▶ [YOUR OBJECTIVE]: Copy all the lines of the listing below exactly. Skip the images.

▶ [RECORDS SUPPLIED]:
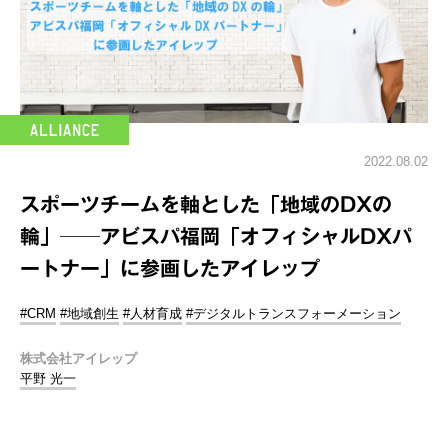
2022.08.02
スポーツチームを軸とした「地域のDXの
輪」──アビスパ福岡「オフィシャルDXパ
ートナー」に参画したアイレップ
#CRM
#地域創生
#人材育成
#デジタルトランスフォーメーション
株式会社アイレップ
平野 光一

▶ [ANSWER FOR THIS EXERCISE]:
2022.08.02
スポーツチームを軸とした「地域のDXの
輪」──アビスパ福岡「オフィシャルDXパ
ートナー」に参画したアイレップ
#CRM
#地域創生
#人材育成
#デジタルトランスフォーメーション
株式会社アイレップ
平野 光一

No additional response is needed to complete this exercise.